→ **Exercise**
Images are to be dropped; everything else in the entries below must be copied exactly.

→ **Records shown**

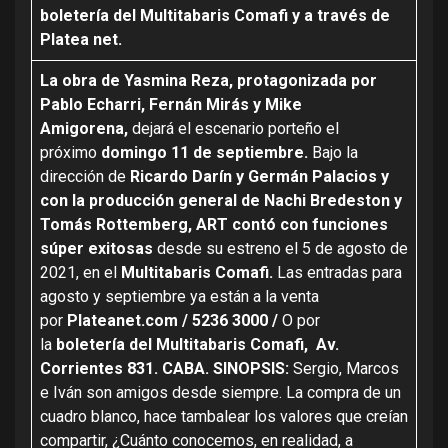
boletería del Multitabaris Comafi y a través de
Platea net.
La obra de Yasmina Reza, protagonizada por
Pablo Echarri, Fernán Mirás y Mike
Amigorena,
dejará el escenario porteño el
próximo
domingo 11 de septiembre.
Bajo la
dirección de
Ricardo Darín y Germán Palacios y
con la producción general de Nachi Bredeston y
Tomás Rottemberg, ART contó con funciones
súper exitosas
desde su estreno el 5 de agosto de
2021, en el
Multitabaris Comafi.
Las entradas para
agosto y septiembre ya están a la venta
por
Plateanet.com / 5236 3000 /
O por
la
boletería del Multitabaris Comafi, Av.
Corrientes 831. CABA. SINOPSIS:
Sergio, Marcos
e Iván son amigos desde siempre. La compra de un
cuadro blanco, hace tambalear los valores que creían
compartir, ¿Cuánto conocemos, en realidad, a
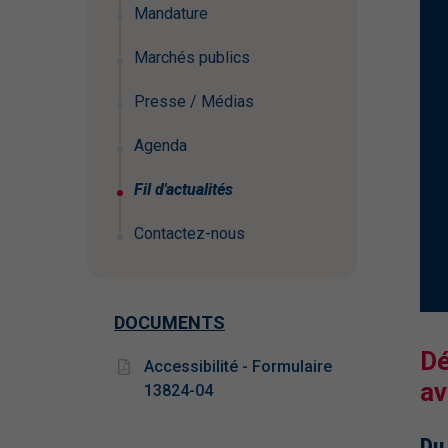
Mandature
Marchés publics
Presse / Médias
Agenda
Fil d'actualités
Contactez-nous
DOCUMENTS
Dé
Accessibilité - Formulaire
av
13824-04
Du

→ **Exercise solution**
boletería del Multitabaris Comafi y a través de
Platea net.
La obra de Yasmina Reza, protagonizada por
Pablo Echarri, Fernán Mirás y Mike
Amigorena,
dejará el escenario porteño el
próximo
domingo 11 de septiembre.
Bajo la
dirección de
Ricardo Darín y Germán Palacios y
con la producción general de Nachi Bredeston y
Tomás Rottemberg, ART contó con funciones
súper exitosas
desde su estreno el 5 de agosto de
2021, en el
Multitabaris Comafi.
Las entradas para
agosto y septiembre ya están a la venta
por
Plateanet.com / 5236 3000 /
O por
la
boletería del Multitabaris Comafi, Av.
Corrientes 831. CABA. SINOPSIS:
Sergio, Marcos
e Iván son amigos desde siempre. La compra de un
cuadro blanco, hace tambalear los valores que creían
compartir, ¿Cuánto conocemos, en realidad, a
Mandature
Marchés publics
Presse / Médias
Agenda
Fil d'actualités
Contactez-nous
DOCUMENTS
Dé
Accessibilité - Formulaire
av
13824-04
Du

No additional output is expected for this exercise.